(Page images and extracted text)
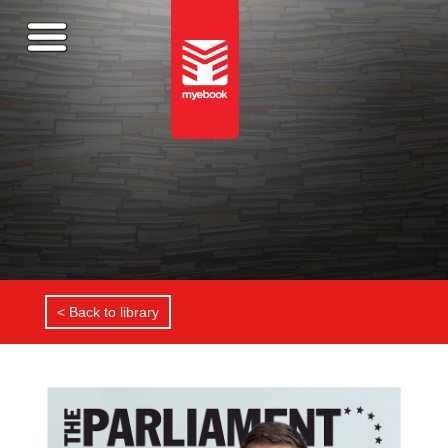
< Back to library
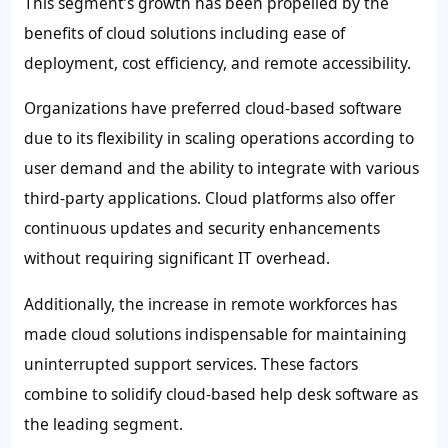
This segment’s growth has been propelled by the
benefits of cloud solutions including ease of
deployment, cost efficiency, and remote accessibility.
Organizations have preferred cloud-based software
due to its flexibility in scaling operations according to
user demand and the ability to integrate with various
third-party applications. Cloud platforms also offer
continuous updates and security enhancements
without requiring significant IT overhead.
Additionally, the increase in remote workforces has
made cloud solutions indispensable for maintaining
uninterrupted support services. These factors
combine to solidify cloud-based help desk software as
the leading segment.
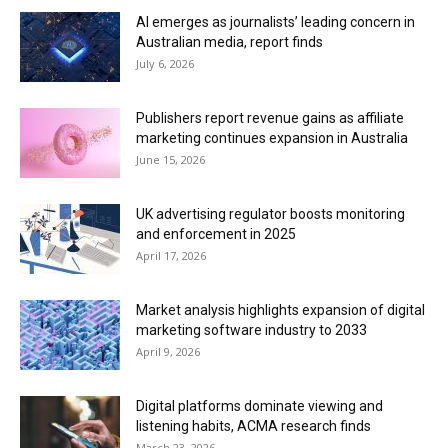
AI emerges as journalists’ leading concern in
Australian media, report finds
July 6, 2026
Publishers report revenue gains as affiliate
marketing continues expansion in Australia
June 15, 2026
UK advertising regulator boosts monitoring
and enforcement in 2025
April 17, 2026
Market analysis highlights expansion of digital
marketing software industry to 2033
April 9, 2026
Digital platforms dominate viewing and
listening habits, ACMA research finds
March 23, 2026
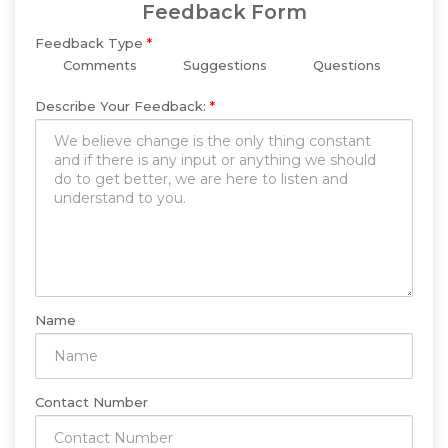
Feedback Form
Feedback Type
*
Comments
Suggestions
Questions
Describe Your Feedback:
*
Name
Contact Number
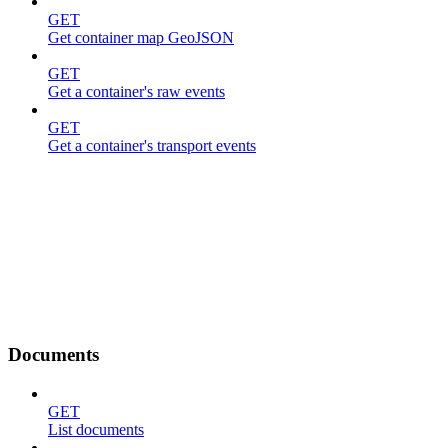
GET
Get container map GeoJSON
GET
Get a container's raw events
GET
Get a container's transport events
Documents
GET
List documents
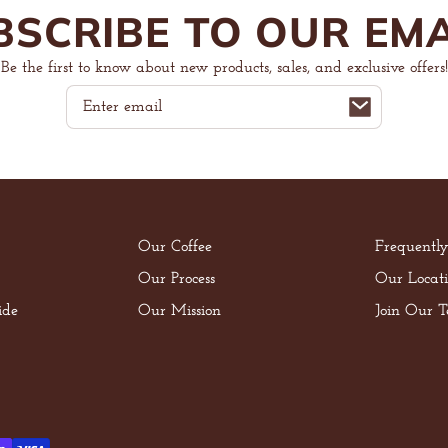
BSCRIBE TO OUR EMA
Be the first to know about new products, sales, and exclusive offers!
Email
Our Coffee
Frequentl
Our Process
Our Locati
ide
Our Mission
Join Our 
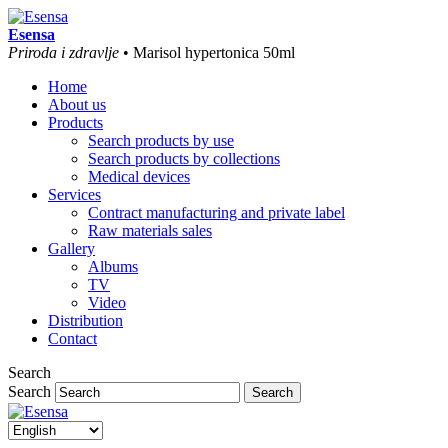
Esensa
Priroda i zdravlje
• Marisol hypertonica 50ml
Home
About us
Products
Search products by use
Search products by collections
Medical devices
Services
Contract manufacturing and private label
Raw materials sales
Gallery
Albums
TV
Video
Distribution
Contact
Search
Search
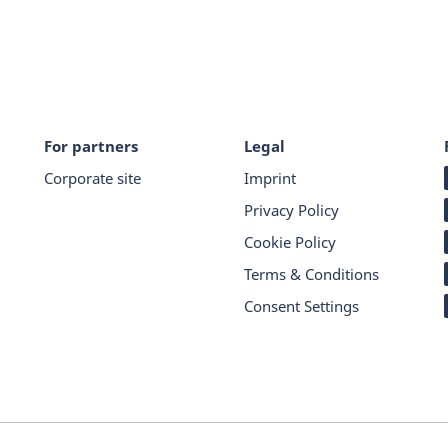
For partners
Legal
Corporate site
Imprint
Privacy Policy
Cookie Policy
Terms & Conditions
Consent Settings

About this task:
The answer must be an exact copy of the lines above, from the start of the records through the line with "third-party applications. Cloud", and of nothing else; no pictures belong in it.

Finished task:
< Back to library
This segment’s growth has been propelled by the
benefits of cloud solutions including ease of
deployment, cost efficiency, and remote accessibility.
Organizations have preferred cloud-based software
due to its flexibility in scaling operations according to
user demand and the ability to integrate with various
third-party applications. Cloud platforms also offer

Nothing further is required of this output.